• [WHAT YOU SHOULD DO]
Reprint all entries without any alteration.

━━ SUPPLIED ENTRIES

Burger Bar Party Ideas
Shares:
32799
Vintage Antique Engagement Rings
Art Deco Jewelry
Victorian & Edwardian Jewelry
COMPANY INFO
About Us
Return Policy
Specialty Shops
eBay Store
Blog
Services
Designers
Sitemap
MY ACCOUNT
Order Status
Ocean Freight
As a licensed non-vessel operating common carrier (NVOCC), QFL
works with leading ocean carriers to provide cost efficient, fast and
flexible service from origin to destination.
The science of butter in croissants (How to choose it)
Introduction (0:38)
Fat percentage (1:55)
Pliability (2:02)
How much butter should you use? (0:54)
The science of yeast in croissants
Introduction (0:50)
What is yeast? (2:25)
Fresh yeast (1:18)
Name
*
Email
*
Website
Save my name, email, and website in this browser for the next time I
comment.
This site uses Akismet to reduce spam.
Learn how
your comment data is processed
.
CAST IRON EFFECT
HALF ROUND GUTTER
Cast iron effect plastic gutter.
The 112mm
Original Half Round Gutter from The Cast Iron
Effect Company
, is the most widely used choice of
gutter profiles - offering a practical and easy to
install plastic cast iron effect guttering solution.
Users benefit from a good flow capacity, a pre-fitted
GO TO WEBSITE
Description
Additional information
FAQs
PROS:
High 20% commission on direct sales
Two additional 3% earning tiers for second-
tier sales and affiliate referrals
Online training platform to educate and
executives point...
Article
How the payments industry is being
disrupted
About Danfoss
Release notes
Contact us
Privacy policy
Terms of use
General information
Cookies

━━━━

• [OUTPUT BELOW]
Burger Bar Party Ideas
Shares:
32799
Vintage Antique Engagement Rings
Art Deco Jewelry
Victorian & Edwardian Jewelry
COMPANY INFO
About Us
Return Policy
Specialty Shops
eBay Store
Blog
Services
Designers
Sitemap
MY ACCOUNT
Order Status
Ocean Freight
As a licensed non-vessel operating common carrier (NVOCC), QFL
works with leading ocean carriers to provide cost efficient, fast and
flexible service from origin to destination.
The science of butter in croissants (How to choose it)
Introduction (0:38)
Fat percentage (1:55)
Pliability (2:02)
How much butter should you use? (0:54)
The science of yeast in croissants
Introduction (0:50)
What is yeast? (2:25)
Fresh yeast (1:18)
Name
*
Email
*
Website
Save my name, email, and website in this browser for the next time I
comment.
This site uses Akismet to reduce spam.
Learn how
your comment data is processed
.
CAST IRON EFFECT
HALF ROUND GUTTER
Cast iron effect plastic gutter.
The 112mm
Original Half Round Gutter from The Cast Iron
Effect Company
, is the most widely used choice of
gutter profiles - offering a practical and easy to
install plastic cast iron effect guttering solution.
Users benefit from a good flow capacity, a pre-fitted
GO TO WEBSITE
Description
Additional information
FAQs
PROS:
High 20% commission on direct sales
Two additional 3% earning tiers for second-
tier sales and affiliate referrals
Online training platform to educate and
executives point...
Article
How the payments industry is being
disrupted
About Danfoss
Release notes
Contact us
Privacy policy
Terms of use
General information
Cookies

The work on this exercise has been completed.